Re: [Haskell-cafe] looking for a good algorithm

13 Nov 2009

      To: Casey Hawthorne 
Subject: Re: [Haskell-cafe] looking for a good algorithm
From: Casey Hawthorne 
Date: Thu, 12 Nov 2009 11:14:02 -0800

On third thought, convert the table to a 2D array of bits (or a 1D
array of bits mapped to a 2D coordinate system).
The bit is true for either an Int or Double.

If space is a concern and one can tolerate a low rate of false
positives, than a 2D Bloom Filter might be appropriate, or a 1D Bloom
Filter with mapping to 2D coordinates.

http://en.wikipedia.org/wiki/Bloom_filter

Then on to simmulated annealing, possibly.

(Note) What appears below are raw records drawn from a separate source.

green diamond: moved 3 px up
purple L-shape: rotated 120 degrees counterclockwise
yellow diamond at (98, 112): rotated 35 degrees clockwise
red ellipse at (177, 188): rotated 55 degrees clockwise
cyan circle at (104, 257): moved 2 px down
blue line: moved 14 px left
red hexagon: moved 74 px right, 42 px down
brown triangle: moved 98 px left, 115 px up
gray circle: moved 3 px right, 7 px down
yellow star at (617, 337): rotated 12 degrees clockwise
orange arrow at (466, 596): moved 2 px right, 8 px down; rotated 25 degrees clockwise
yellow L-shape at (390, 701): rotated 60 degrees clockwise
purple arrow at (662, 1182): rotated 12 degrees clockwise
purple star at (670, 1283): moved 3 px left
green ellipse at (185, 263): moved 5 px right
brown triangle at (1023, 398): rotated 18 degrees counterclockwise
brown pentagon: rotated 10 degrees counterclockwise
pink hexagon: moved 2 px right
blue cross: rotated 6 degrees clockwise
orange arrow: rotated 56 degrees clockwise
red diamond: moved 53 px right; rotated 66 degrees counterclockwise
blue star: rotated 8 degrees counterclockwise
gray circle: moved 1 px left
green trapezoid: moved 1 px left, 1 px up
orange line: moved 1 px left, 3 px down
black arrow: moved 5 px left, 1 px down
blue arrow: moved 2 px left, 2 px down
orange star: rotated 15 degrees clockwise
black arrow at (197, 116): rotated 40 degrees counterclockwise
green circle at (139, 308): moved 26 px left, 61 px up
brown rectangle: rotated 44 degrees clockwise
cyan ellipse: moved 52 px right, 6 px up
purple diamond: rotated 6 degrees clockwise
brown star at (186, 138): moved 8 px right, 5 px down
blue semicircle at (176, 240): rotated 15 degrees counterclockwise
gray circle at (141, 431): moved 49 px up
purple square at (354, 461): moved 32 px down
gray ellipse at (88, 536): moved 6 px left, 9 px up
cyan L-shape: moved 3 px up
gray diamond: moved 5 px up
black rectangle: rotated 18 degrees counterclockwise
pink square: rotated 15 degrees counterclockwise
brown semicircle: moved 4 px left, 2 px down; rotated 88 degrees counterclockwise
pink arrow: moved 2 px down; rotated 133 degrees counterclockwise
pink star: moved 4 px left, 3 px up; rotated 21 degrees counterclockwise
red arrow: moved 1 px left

Note: Donald Knuth's new fascicle is out:
Volume 4 Fascicle 1, Bitwise Tricks & Techniques; Binary Decision
Diagrams (2009), xiii+261pp. ISBN 0-321-58050-8

On Wed, 11 Nov 2009 15:32:35 -0800, you wrote:
...
So, as I understand it, you have a very large sparse table, thousands
of rows and hundreds of columns, of which each cell within a column of
type String, Int, or Double can contain one of those types or nothing.
Then you to want to shuffle the rows to maximize the number of columns
whose first 100 rows have at least one number (Int or Double), given a
list of preferred column names since there is no guarantee that every
number column will have at least one number in its first 100 rows
after shuffling.
I'm wondering about hashing on the rows and hashing on the columns,
then the column hash has the number of Int's or Double's (don't need
the String's) in that column and the rows they are in.
The row hash would have the number of Int's and Double's in that row
and what column's they are in.
Then;
Then scan the row hash and sort into descending order, and by tagging
those rows, not by actually moving them.
Then I think your ready for simmulated annealing.
--
Regards,
Casey